To do:
Copy out each line of the data that contains "Оставить".

Input records:
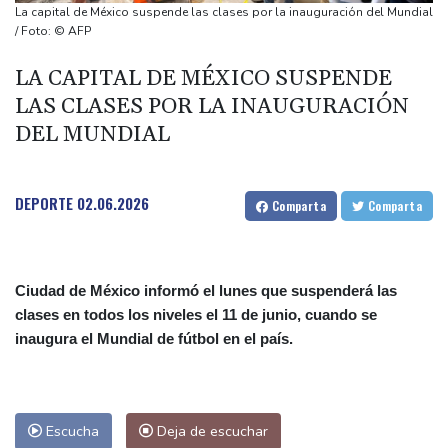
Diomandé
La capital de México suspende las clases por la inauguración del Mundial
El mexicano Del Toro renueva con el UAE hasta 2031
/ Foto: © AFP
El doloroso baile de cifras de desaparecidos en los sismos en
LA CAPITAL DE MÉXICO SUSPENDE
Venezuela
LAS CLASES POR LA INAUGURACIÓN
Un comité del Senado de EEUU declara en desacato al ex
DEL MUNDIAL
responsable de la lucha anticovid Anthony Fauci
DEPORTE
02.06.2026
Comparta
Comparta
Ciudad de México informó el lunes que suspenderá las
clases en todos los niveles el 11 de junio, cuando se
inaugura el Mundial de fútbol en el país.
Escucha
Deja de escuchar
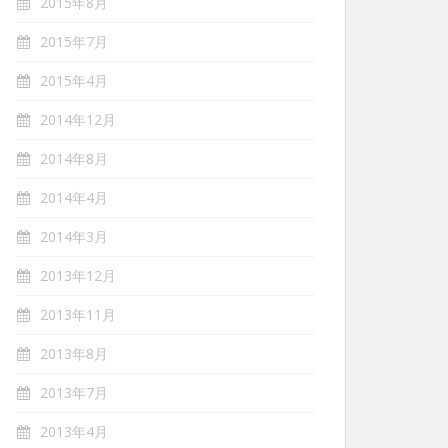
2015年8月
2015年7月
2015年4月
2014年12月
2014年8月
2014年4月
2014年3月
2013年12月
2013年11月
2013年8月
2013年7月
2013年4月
---
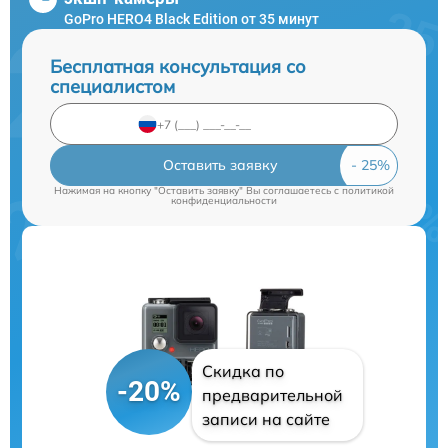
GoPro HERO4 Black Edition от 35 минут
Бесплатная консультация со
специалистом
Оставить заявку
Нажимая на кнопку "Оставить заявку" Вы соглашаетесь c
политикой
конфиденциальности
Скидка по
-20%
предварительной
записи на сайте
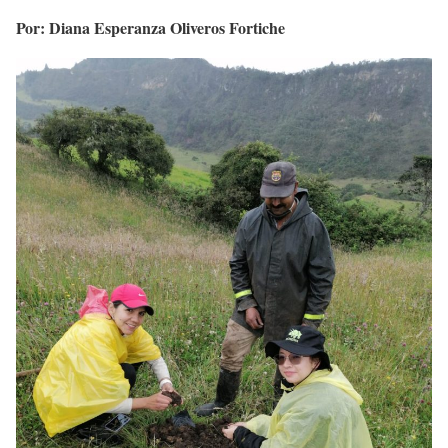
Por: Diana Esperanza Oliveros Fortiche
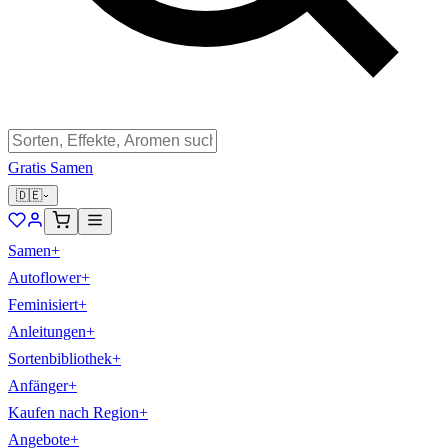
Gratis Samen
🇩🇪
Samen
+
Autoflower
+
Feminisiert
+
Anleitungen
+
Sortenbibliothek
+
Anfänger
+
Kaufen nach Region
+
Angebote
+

Answer to this exercise:
Оставить заявку
Нажимая на кнопку "Оставить заявку" Вы соглашаетесь c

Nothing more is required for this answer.